_YOUR TASK_
Starting with the line below that holds "company’s units and" and stopping after the line that holds "ge LNG price", transcribe the lines exactly, leaving out all pictures.

_TASK MATERIAL_
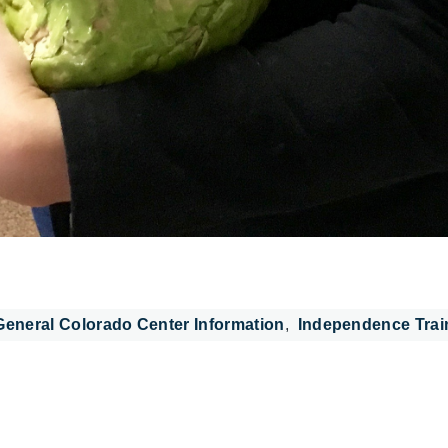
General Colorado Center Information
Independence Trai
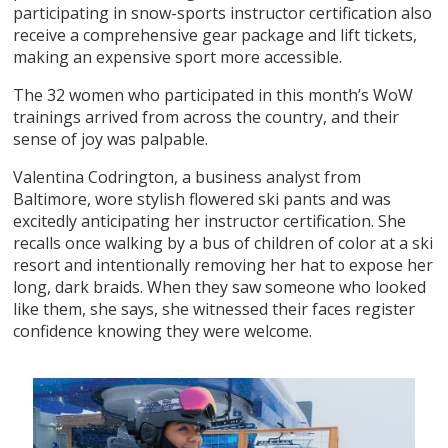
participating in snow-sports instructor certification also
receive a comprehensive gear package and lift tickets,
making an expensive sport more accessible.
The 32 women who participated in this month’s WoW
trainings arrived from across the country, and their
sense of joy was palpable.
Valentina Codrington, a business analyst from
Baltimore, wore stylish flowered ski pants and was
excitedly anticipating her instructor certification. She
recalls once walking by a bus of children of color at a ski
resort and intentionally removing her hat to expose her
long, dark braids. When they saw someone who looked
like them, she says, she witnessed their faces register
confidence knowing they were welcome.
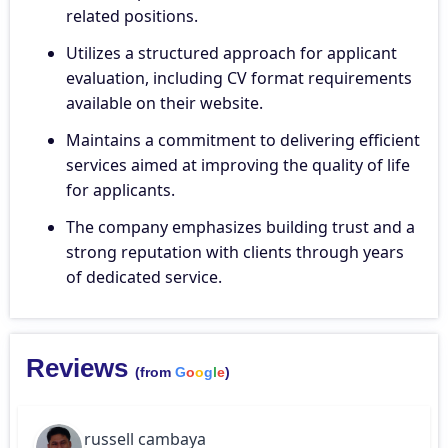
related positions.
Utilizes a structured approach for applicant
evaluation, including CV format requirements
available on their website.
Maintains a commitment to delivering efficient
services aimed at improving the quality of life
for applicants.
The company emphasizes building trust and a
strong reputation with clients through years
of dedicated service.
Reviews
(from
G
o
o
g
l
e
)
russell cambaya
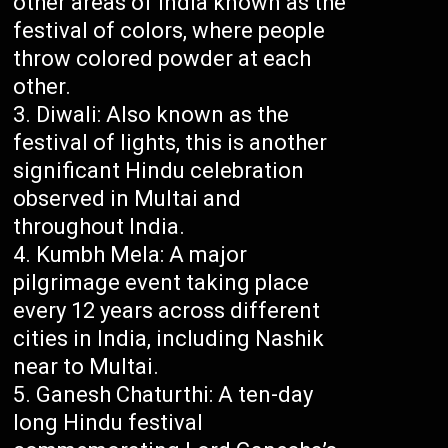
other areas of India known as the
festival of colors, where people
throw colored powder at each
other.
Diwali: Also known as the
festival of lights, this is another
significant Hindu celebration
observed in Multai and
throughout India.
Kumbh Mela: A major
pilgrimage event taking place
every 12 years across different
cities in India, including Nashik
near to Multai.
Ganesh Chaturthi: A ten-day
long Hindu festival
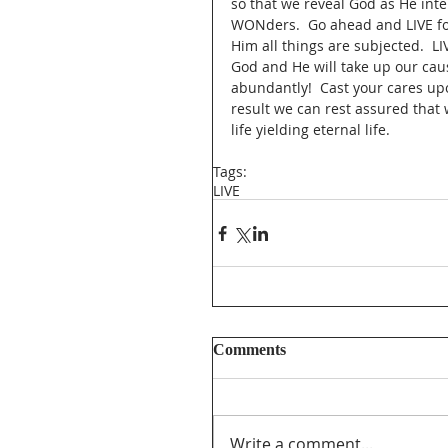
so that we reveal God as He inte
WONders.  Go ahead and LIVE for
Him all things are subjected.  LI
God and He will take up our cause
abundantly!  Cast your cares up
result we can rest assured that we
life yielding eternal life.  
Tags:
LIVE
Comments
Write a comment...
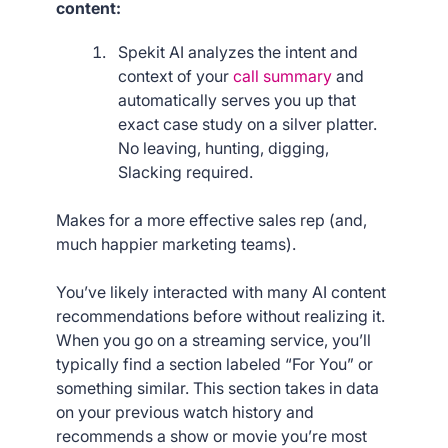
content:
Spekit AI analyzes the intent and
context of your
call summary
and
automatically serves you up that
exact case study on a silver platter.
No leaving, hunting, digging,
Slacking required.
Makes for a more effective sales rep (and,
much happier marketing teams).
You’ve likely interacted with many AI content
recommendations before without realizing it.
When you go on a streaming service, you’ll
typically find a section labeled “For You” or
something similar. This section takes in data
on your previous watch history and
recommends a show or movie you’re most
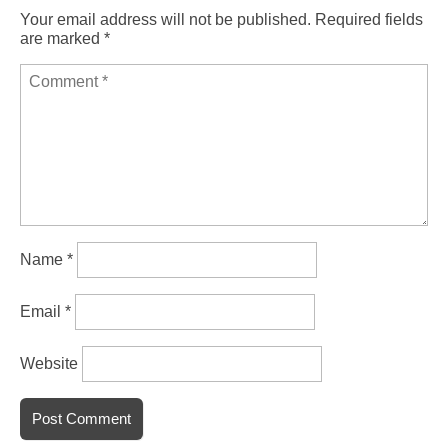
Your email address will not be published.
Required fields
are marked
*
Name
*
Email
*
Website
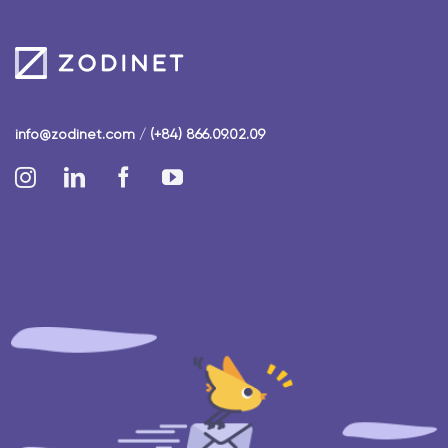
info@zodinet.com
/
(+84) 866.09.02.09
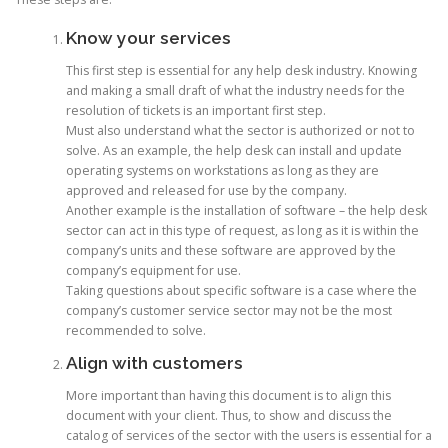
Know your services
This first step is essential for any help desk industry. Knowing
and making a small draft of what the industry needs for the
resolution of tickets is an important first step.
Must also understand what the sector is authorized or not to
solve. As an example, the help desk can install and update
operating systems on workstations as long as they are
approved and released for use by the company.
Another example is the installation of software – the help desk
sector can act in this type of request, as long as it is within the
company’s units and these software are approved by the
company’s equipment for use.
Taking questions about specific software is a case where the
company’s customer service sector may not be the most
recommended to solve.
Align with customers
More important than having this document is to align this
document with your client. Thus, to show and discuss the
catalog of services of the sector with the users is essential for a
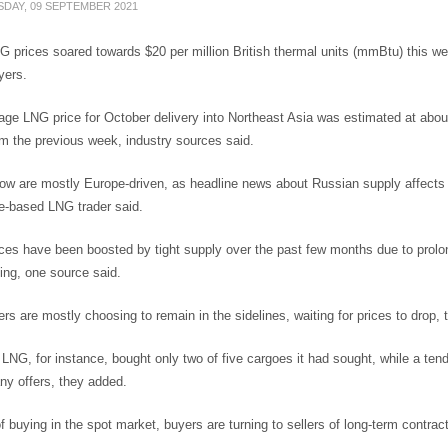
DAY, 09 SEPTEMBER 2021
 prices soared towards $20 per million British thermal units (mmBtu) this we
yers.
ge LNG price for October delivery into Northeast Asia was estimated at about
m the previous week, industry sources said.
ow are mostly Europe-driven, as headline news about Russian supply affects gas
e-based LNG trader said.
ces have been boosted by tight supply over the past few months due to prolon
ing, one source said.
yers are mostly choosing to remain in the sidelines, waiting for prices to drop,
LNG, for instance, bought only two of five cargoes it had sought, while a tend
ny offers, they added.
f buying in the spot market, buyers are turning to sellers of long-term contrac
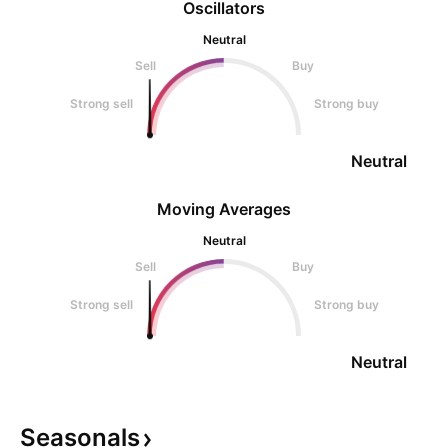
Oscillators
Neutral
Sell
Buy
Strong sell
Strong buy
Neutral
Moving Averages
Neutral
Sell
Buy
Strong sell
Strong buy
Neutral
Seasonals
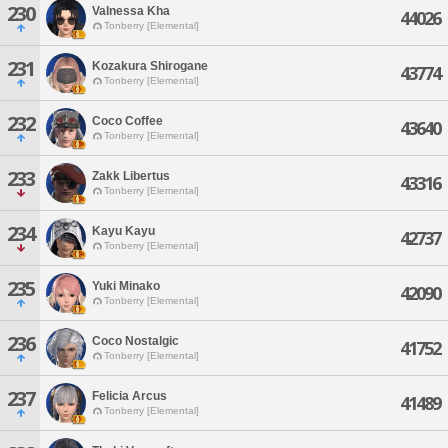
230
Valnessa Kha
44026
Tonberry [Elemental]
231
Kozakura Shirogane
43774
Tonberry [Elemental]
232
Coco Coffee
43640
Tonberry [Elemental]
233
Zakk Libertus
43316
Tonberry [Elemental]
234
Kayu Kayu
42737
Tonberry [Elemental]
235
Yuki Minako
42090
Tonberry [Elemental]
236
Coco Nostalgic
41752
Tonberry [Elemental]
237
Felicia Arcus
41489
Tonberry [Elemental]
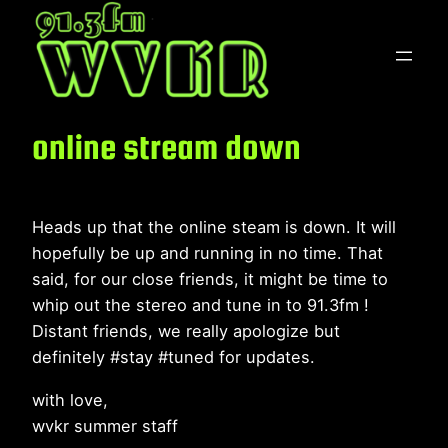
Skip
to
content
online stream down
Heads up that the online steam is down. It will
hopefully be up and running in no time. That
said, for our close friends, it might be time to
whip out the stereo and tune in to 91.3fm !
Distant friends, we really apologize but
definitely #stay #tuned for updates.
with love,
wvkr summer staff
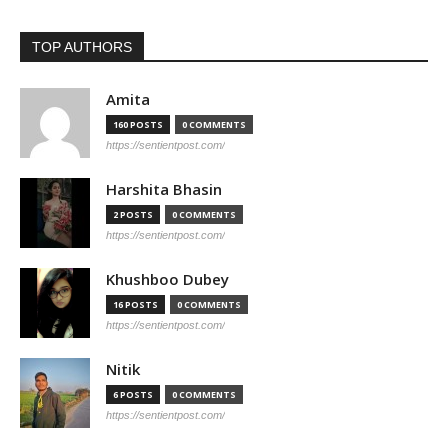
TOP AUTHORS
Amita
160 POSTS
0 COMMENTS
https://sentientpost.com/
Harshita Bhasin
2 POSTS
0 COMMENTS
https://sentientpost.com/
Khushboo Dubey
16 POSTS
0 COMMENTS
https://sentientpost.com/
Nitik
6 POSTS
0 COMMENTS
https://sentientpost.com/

--

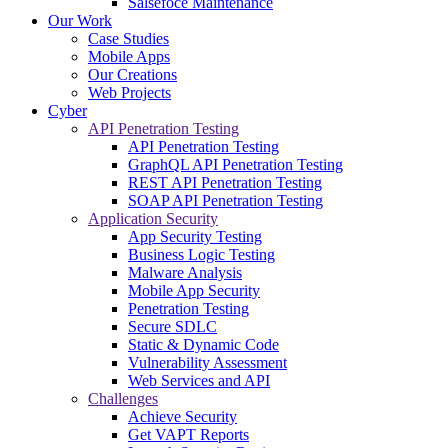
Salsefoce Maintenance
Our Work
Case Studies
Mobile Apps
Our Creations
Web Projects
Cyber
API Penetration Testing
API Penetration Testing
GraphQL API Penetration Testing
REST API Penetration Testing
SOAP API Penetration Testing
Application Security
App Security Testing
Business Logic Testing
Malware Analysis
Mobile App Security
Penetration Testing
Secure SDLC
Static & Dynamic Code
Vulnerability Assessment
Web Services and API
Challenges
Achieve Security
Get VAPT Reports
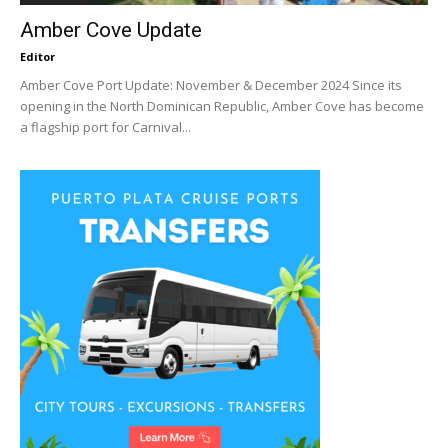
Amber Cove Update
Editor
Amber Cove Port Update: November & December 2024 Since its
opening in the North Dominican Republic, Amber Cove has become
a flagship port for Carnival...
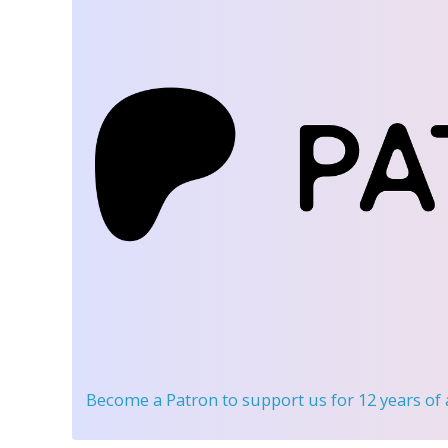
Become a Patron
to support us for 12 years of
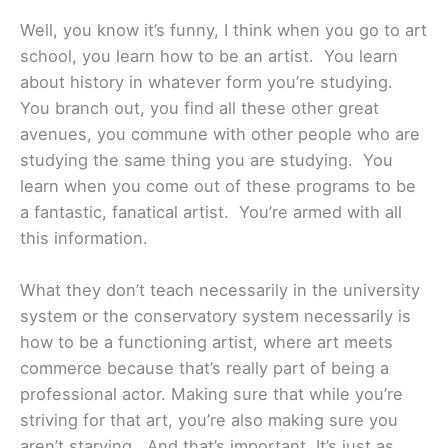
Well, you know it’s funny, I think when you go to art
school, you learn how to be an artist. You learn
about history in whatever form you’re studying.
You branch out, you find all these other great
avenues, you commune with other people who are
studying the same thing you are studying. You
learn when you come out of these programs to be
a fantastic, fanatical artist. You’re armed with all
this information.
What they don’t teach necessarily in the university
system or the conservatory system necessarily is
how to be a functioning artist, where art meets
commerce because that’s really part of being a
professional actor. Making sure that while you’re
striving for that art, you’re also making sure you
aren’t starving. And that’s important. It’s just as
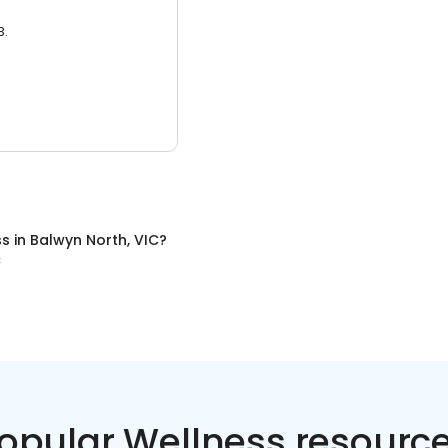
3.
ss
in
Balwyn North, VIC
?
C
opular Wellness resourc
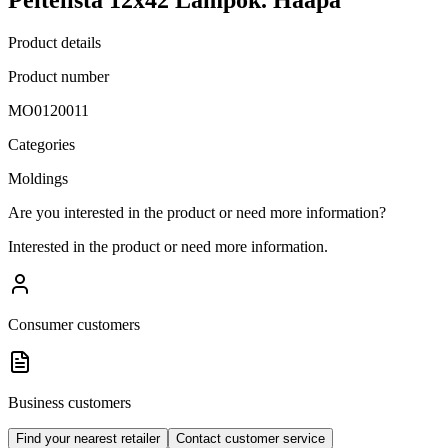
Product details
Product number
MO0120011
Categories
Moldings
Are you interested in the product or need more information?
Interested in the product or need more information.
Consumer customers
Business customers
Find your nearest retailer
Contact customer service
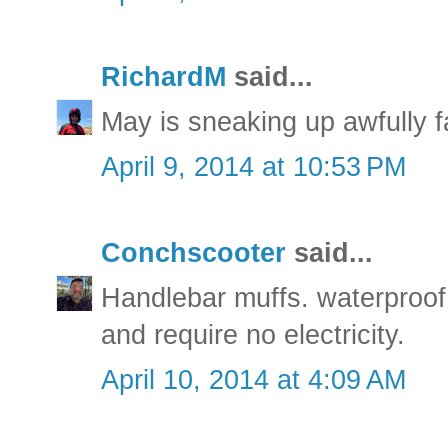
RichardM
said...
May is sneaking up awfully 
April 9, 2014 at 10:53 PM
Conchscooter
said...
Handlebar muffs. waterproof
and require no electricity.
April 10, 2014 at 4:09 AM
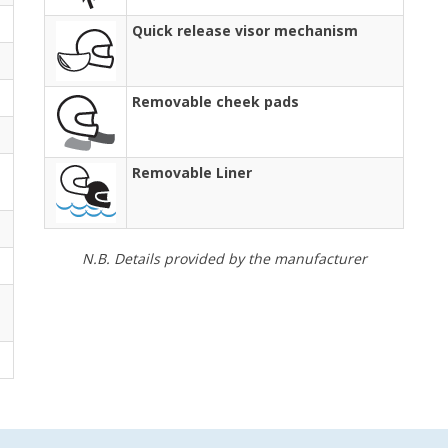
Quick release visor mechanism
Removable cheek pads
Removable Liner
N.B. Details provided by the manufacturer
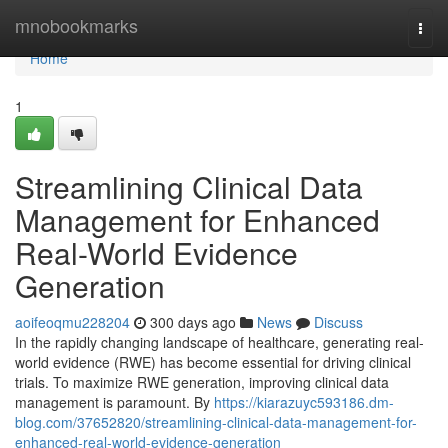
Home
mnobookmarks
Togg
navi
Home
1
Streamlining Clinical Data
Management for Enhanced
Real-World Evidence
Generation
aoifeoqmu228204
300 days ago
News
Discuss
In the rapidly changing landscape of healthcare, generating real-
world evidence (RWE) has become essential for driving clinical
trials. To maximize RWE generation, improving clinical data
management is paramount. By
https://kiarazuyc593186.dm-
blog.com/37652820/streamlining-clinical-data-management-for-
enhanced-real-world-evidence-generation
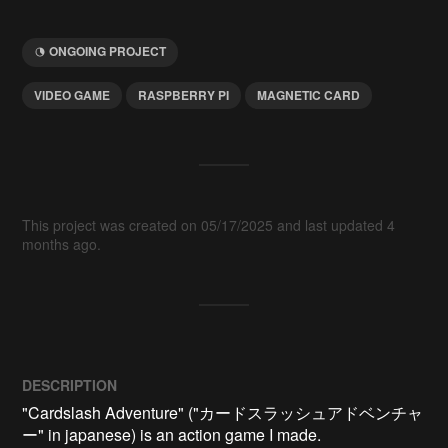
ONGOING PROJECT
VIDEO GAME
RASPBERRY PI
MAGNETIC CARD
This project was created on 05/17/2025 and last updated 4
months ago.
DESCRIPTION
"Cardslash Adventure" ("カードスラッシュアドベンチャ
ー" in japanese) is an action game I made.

--

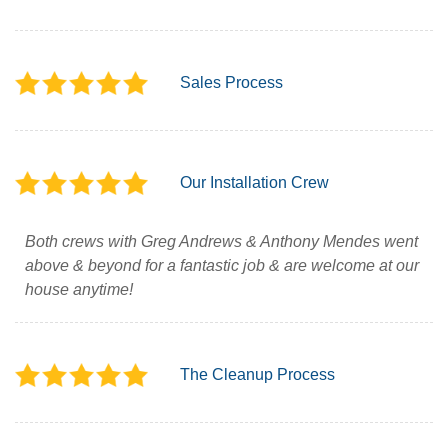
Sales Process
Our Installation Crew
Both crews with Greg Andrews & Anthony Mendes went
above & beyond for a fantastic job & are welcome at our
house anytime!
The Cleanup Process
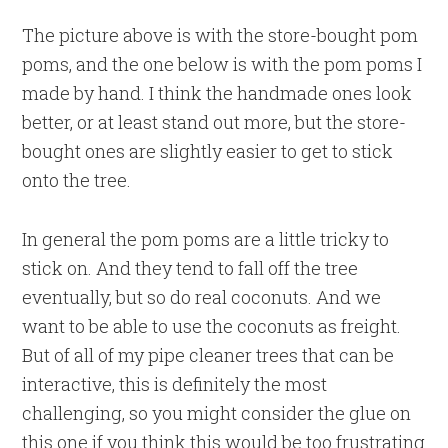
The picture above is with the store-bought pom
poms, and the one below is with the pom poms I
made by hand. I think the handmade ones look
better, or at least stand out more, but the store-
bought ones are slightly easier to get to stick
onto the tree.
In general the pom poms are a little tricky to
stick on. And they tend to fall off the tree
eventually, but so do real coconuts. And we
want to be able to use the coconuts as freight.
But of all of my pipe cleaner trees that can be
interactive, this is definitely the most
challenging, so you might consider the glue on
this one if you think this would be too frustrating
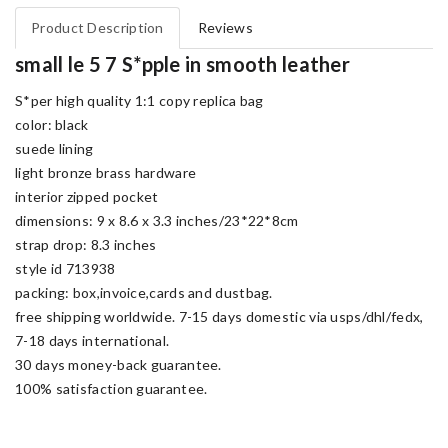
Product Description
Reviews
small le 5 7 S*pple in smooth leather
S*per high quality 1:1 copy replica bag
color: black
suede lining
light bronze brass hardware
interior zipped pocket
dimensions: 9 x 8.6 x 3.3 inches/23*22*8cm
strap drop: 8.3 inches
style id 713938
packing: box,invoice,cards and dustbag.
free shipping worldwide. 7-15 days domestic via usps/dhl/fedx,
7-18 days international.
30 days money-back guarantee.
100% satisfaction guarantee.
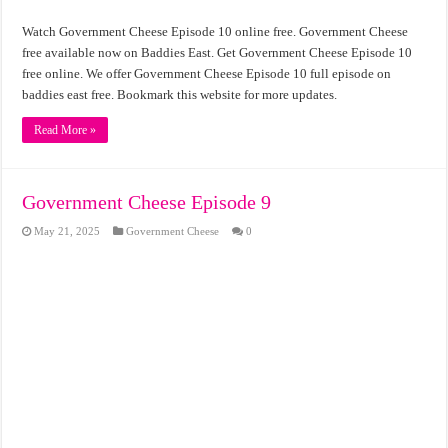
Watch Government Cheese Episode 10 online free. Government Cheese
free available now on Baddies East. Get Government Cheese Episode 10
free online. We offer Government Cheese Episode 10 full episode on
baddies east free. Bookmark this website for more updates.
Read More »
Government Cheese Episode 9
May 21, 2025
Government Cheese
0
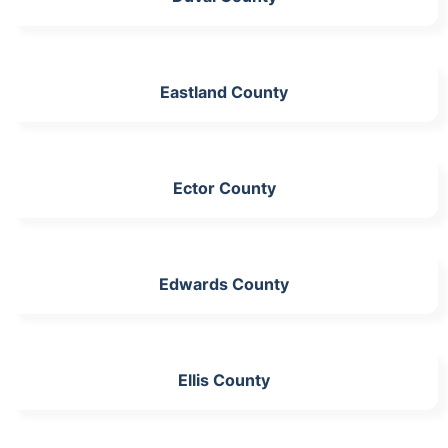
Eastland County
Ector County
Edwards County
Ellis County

_SOLUTION FOR THIS PROBLEM_
company’s units and these software are approved by the
company’s equipment for use.
Taking questions about specific software is a case where the
company’s customer service sector may not be the most
recommended to solve.
Align with customers
More important than having this document is to align this
document with your client. Thus, to show and discuss the
catalog of services of the sector with the users is essential for a
DAY, 09 SEPTEMBER 2021
 prices soared towards $20 per million British thermal units (mmBtu) this we
yers.
ge LNG price for October delivery into Northeast Asia was estimated at about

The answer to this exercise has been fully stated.